The Free Burma Rangers (FBR) include a course on mine identification and emergency clearance procedures for their relief teams. Mines encountered on their missions have either been removed by FBR personnel, who turn them over to anti-government militias, or are removed by militia members.FBR reported that two Karenni Army soldiers were killed on 2 April 2011 when a mine they had removed detonated, also fatally wounding a member of the FBR.

Forced labor de-mining

The UN Special Rapporteur on the situation of human rights in Burma, Tomas Quintana, reported in September 2011 that he had received reports of the “use of civilian porters to carry equipment and walk or drive ox-carts in front of military trucks, to clear for landmines.”

A report documenting forced labor demining by convict porters published by Human Rights Watch (HRW) and the Karen Human Rights Group (KHRG) in July 2011 said one major use of convict labor occurred in January 2011 when the Tatmadaw took an estimated 700 prisoners from 12 prisons and labor camps.[15] The report cited interviews with former porters who escaped to Thailand in 2010–2011, including:

A former prisoner who estimated that by the time he escaped only 200 of his original group of 800 porters remained, with some 600 escaping, falling ill, being killed by landmines, and ambushed or executed.

A porter who stated that he had witnessed at least 10 porters step on mines, and said that some died, others lost their legs or eyes and were left where they were injured.

A former prisoner who described how “All of us were separated: three went to a medical unit, some to carry supplies.

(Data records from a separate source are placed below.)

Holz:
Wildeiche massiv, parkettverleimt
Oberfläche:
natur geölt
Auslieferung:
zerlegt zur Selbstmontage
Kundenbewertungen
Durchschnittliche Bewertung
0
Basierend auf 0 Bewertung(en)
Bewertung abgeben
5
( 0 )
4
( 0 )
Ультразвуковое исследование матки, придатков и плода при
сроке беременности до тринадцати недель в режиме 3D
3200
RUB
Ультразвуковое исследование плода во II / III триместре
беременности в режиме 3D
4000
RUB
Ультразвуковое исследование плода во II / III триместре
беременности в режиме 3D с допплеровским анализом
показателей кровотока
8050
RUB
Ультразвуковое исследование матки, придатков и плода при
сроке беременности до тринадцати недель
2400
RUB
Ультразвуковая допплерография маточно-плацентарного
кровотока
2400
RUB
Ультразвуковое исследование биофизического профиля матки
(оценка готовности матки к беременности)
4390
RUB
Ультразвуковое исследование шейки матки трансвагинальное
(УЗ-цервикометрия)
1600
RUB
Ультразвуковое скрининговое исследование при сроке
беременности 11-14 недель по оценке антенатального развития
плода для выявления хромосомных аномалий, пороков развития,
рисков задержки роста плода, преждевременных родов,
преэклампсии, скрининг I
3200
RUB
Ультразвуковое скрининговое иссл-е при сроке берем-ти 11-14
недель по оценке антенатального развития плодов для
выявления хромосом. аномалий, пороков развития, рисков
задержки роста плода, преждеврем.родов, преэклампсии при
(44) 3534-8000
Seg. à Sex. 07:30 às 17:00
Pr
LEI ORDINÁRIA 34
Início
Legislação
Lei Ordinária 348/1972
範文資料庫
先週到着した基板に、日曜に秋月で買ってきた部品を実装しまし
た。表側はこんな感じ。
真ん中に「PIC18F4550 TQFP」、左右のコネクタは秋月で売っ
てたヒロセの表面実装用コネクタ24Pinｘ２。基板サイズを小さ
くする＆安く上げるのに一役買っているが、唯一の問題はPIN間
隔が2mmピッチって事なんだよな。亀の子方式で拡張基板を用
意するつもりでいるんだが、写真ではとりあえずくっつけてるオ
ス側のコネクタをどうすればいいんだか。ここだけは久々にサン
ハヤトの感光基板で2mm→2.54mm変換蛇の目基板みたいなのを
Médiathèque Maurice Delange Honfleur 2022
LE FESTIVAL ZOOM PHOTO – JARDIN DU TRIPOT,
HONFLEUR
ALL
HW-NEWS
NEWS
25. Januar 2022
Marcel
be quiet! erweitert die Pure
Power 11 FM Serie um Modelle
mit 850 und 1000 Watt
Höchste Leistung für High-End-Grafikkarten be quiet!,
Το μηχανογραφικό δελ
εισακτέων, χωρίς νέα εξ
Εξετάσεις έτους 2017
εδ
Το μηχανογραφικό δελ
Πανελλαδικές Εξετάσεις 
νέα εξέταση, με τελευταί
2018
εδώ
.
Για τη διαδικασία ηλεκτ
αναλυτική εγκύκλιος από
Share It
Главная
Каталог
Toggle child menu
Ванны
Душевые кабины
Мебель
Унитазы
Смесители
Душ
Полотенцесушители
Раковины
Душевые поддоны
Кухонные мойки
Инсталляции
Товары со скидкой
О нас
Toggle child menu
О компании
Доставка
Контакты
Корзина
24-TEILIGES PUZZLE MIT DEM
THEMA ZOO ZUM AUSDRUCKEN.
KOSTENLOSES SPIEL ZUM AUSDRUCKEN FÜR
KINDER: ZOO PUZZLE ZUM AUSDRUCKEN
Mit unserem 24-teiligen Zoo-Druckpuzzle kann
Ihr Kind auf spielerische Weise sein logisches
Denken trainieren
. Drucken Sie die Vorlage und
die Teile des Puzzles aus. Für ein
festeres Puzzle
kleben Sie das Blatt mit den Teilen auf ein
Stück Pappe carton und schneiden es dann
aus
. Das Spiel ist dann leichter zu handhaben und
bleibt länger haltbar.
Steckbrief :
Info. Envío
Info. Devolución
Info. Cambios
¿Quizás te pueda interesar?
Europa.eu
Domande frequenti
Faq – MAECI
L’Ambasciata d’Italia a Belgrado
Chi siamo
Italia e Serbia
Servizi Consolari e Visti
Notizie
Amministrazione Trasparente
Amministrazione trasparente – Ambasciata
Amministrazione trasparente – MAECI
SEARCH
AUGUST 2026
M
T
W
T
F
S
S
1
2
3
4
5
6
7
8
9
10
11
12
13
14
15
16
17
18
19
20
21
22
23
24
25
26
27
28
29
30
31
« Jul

Others went into a mine clearance unit. The soldiers had metal detectors, but we were given sticks to check for mines.”

A former porter who said “Every day we had to walk ahead of the soldiers. They [soldiers] said, “Walk head, go first, there are landmines. It was our duty, we couldn’t say anything. Sometimes porters were injured by landmines and we carried them back. Other times they were shot.”

Risk education

Mine/ERW risk education is inadequate and often non-existent in areas with reported casualties. Very limited activities are carried out in Karen (Kayin) State by the Committee for Internally Displaced Karen People, in Karenni (Kayah) State by the Karenni Social Welfare and Development Centre, in Shan state by the Lahu Development Union, and in Chin State by the Chin Peoples Action Committee. Throughout 2011 these groups reportedly made presentations reaching about 8,099 people.

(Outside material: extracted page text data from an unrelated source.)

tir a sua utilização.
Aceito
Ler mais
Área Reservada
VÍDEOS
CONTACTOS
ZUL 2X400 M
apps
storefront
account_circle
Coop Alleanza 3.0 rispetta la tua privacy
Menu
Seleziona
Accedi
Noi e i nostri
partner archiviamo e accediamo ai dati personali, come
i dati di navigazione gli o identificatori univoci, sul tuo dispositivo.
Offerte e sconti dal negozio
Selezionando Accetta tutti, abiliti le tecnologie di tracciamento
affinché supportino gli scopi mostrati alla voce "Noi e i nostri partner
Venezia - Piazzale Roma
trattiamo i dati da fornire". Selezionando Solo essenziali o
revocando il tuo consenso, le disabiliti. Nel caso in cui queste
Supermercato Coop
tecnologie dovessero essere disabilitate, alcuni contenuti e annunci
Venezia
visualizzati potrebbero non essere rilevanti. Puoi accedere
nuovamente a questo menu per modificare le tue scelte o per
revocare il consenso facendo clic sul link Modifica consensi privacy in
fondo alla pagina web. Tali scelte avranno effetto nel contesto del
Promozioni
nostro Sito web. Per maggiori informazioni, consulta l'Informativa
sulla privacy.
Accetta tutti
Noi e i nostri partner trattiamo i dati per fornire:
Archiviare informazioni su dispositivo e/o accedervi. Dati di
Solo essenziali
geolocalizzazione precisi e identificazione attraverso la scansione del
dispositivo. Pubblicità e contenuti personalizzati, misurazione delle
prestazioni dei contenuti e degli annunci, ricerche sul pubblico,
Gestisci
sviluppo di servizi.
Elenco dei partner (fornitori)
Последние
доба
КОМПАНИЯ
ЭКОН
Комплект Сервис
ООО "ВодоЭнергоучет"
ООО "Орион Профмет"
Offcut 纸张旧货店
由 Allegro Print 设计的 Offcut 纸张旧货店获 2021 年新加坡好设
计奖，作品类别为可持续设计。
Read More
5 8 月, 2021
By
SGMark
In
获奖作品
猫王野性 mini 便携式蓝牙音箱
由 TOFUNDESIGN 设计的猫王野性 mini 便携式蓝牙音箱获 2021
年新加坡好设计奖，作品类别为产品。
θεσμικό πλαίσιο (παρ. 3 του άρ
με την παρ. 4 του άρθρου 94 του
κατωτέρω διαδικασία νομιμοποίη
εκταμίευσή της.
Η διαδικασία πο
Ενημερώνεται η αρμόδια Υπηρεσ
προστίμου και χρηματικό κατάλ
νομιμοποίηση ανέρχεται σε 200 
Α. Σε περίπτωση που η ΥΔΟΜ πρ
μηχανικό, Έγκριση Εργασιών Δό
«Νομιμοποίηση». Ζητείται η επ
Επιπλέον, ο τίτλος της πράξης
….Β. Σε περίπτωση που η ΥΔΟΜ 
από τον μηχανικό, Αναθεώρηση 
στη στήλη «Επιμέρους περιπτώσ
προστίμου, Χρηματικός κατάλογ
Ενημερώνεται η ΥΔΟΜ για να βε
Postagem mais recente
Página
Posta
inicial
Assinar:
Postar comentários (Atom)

DCA, on behalf of the Ministry of Social Welfare and UNICEF, conducted four RE workshops in the first half of 2012. The first two in February were in Rangoon and in Mandalay for township medical and education officials, and NGO staff. DCA held two more workshops in late May and early June, in Taunggyi for staff in southern Shan State and in Lashio for officials from northern Shan State. The second two workshops included officials from the Home Affairs Ministry and the police. The UN Office for the Coordination of Humanitarian Affairs (OCHA) reported that it provided training programs for staff working in internally displaced camps in Kachin State in October and November 2011.